__Task prompt__: Could you give the entries back exactly as they stand, minus any pictures?

__Records for the exercise__:

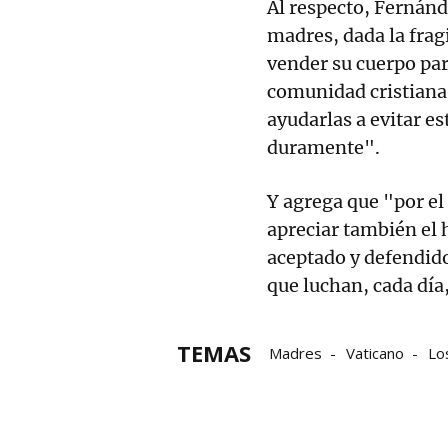
Al respecto, Fernánd
madres, dada la fragi
vender su cuerpo par
comunidad cristiana 
ayudarlas a evitar es
duramente".
Y agrega que "por el
apreciar también el 
aceptado y defendido
que luchan, cada día,
TEMAS
Madres
Vaticano
Lo
Grupo Noticias
San Fra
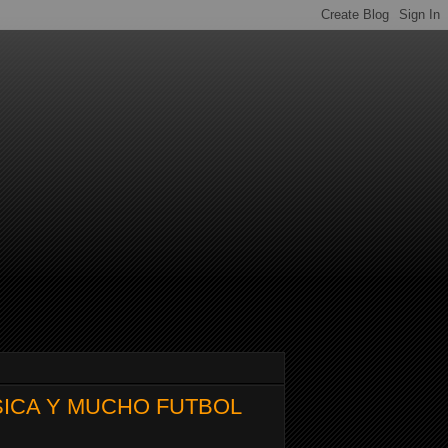
SICA Y MUCHO FUTBOL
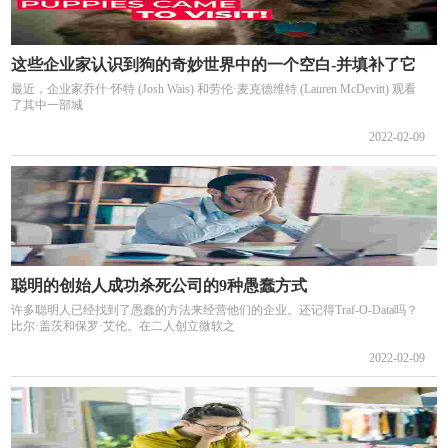
这些企业家认识到狗的奇妙世界中的一个空白-并填补了它
最近，企业家乔什·怀特 (Josh Wais) 和劳伦·麦克德维特 (Lauren McDevitt) 观看
了其中一部城
2022-02-09
聪明的创始人成功杀死公司的9种愚蠢方式
许多聪明人已经找到了愚蠢的方法来经营他们的企业。还记得Traf-O-Data吗？
比尔·盖茨和保罗·艾伦。在二人创立微软之
2022-02-09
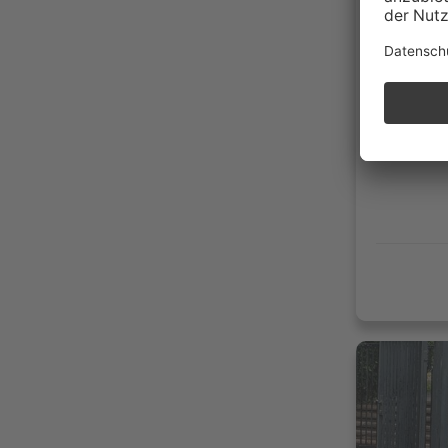
217.5
04/20
Diese
116g 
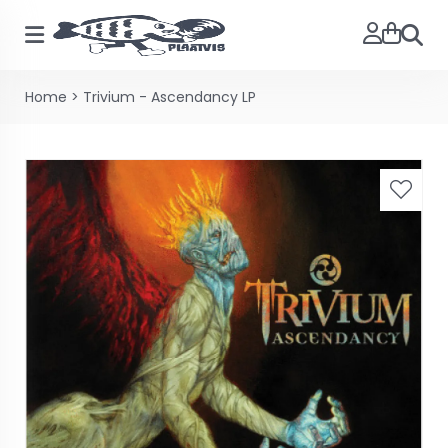
Zoeke
Home
>
Trivium - Ascendancy LP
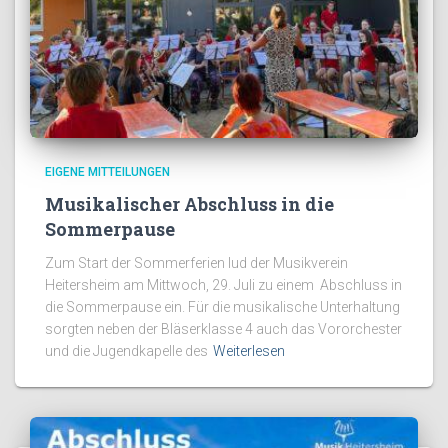
EIGENE MITTEILUNGEN
Musikalischer Abschluss in die
Sommerpause
Zum Start der Sommerferien lud der Musikverein
Heitersheim am Mittwoch, 29. Juli zu einem Abschluss in
die Sommerpause ein. Für die musikalische Unterhaltung
sorgten neben der Bläserklasse 4 auch das Vororchester
und die Jugendkapelle des
Weiterlesen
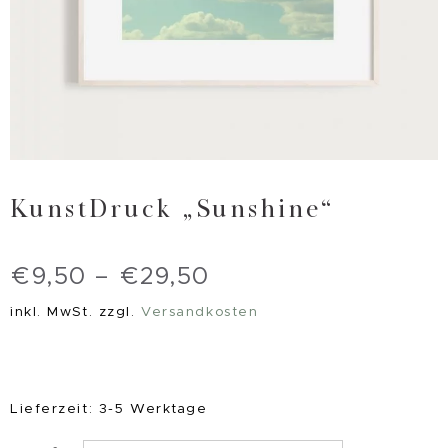
KunstDruck „Sunshine“
€
9,50
–
€
29,50
inkl. MwSt.
zzgl.
Versandkosten
Lieferzeit:
3-5 Werktage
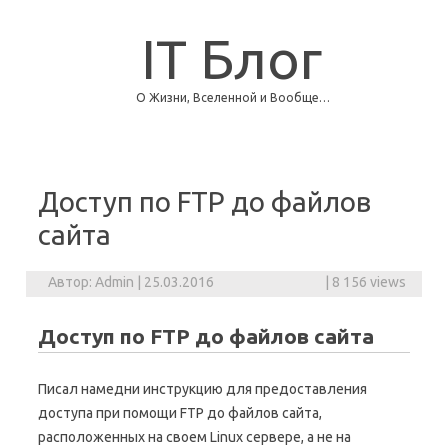
IT Блог
О Жизни, Вселенной и Вообще…
Skip to content
Доступ по FTP до файлов
сайта
Автор:
Admin
|
25.03.2016
|
8 156 views
Доступ по FTP до файлов сайта
Писал намедни инструкцию для предоставления
доступа при помощи FTP до файлов сайта,
расположенных на своем Linux сервере, а не на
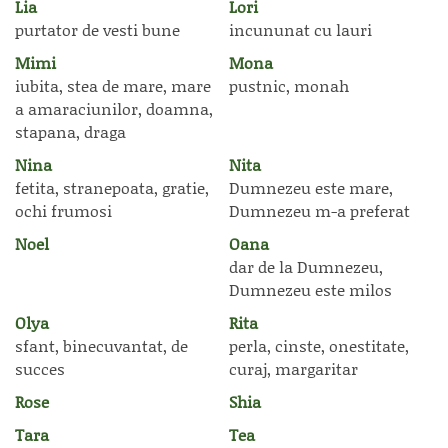
Lia
Lori
purtator de vesti bune
incununat cu lauri
Mimi
Mona
iubita, stea de mare, mare
pustnic, monah
a amaraciunilor, doamna,
stapana, draga
Nina
Nita
fetita, stranepoata, gratie,
Dumnezeu este mare,
ochi frumosi
Dumnezeu m-a preferat
Noel
Oana
dar de la Dumnezeu,
Dumnezeu este milos
Olya
Rita
sfant, binecuvantat, de
perla, cinste, onestitate,
succes
curaj, margaritar
Rose
Shia
Tara
Tea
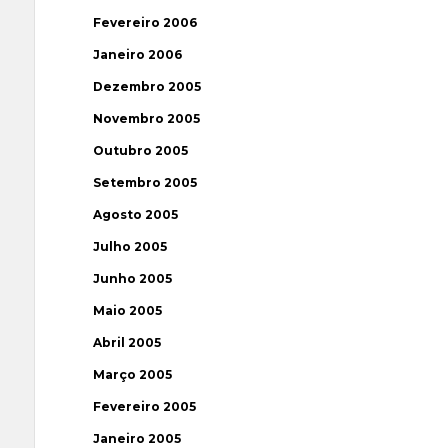
Fevereiro 2006
Janeiro 2006
Dezembro 2005
Novembro 2005
Outubro 2005
Setembro 2005
Agosto 2005
Julho 2005
Junho 2005
Maio 2005
Abril 2005
Março 2005
Fevereiro 2005
Janeiro 2005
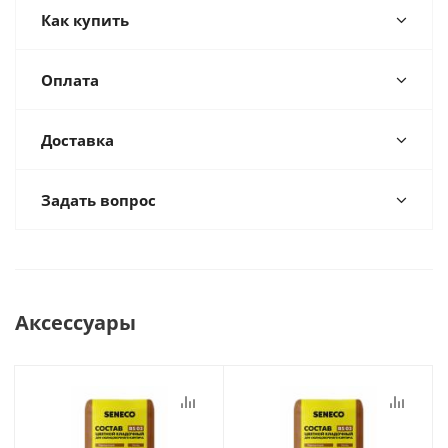
Как купить
Оплата
Доставка
Задать вопрос
Аксессуары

__Reply to the exercise__:
Al respecto, Fernánd
madres, dada la fragi
vender su cuerpo par
comunidad cristiana 
ayudarlas a evitar es
duramente".
Y agrega que "por el
apreciar también el 
aceptado y defendido
que luchan, cada día,
TEMAS
Madres
Vaticano
Lo
Grupo Noticias
San Fra
SICA Y MUCHO FUTBOL
这些企业家认识到狗的奇妙世界中的一个空白-并填补了它
最近，企业家乔什·怀特 (Josh Wais) 和劳伦·麦克德维特 (Lauren McDevitt) 观看
了其中一部城
2022-02-09
聪明的创始人成功杀死公司的9种愚蠢方式
许多聪明人已经找到了愚蠢的方法来经营他们的企业。还记得Traf-O-Data吗？
比尔·盖茨和保罗·艾伦。在二人创立微软之
2022-02-09
217.5
04/20
Diese
116g 
Zoeke
Home
>
Trivium - Ascendancy LP
EIGENE MITTEILUNGEN
Musikalischer Abschluss in die
Sommerpause
Zum Start der Sommerferien lud der Musikverein
Heitersheim am Mittwoch, 29. Juli zu einem Abschluss in
die Sommerpause ein. Für die musikalische Unterhaltung
sorgten neben der Bläserklasse 4 auch das Vororchester
und die Jugendkapelle des
Weiterlesen
KunstDruck „Sunshine“
€
9,50
–
€
29,50
inkl. MwSt.
zzgl.
Versandkosten
Lieferzeit:
3-5 Werktage
IT Блог
О Жизни, Вселенной и Вообще…
Skip to content
Доступ по FTP до файлов
сайта
Автор:
Admin
|
25.03.2016
|
8 156 views
Доступ по FTP до файлов сайта
Писал намедни инструкцию для предоставления
доступа при помощи FTP до файлов сайта,
расположенных на своем Linux сервере, а не на
Lia
Lori
purtator de vesti bune
incununat cu lauri
Mimi
Mona
iubita, stea de mare, mare
pustnic, monah
a amaraciunilor, doamna,
stapana, draga
Nina
Nita
fetita, stranepoata, gratie,
Dumnezeu este mare,
ochi frumosi
Dumnezeu m-a preferat
Noel
Oana
dar de la Dumnezeu,
Dumnezeu este milos
Olya
Rita
sfant, binecuvantat, de
perla, cinste, onestitate,
succes
curaj, margaritar
Rose
Shia
Tara
Tea
Fevereiro 2006
Janeiro 2006
Dezembro 2005
Novembro 2005
Outubro 2005
Setembro 2005
Agosto 2005
Julho 2005
Junho 2005
Maio 2005
Abril 2005
Março 2005
Fevereiro 2005
Janeiro 2005
Как купить
Оплата
Доставка
Задать вопрос
Аксессуары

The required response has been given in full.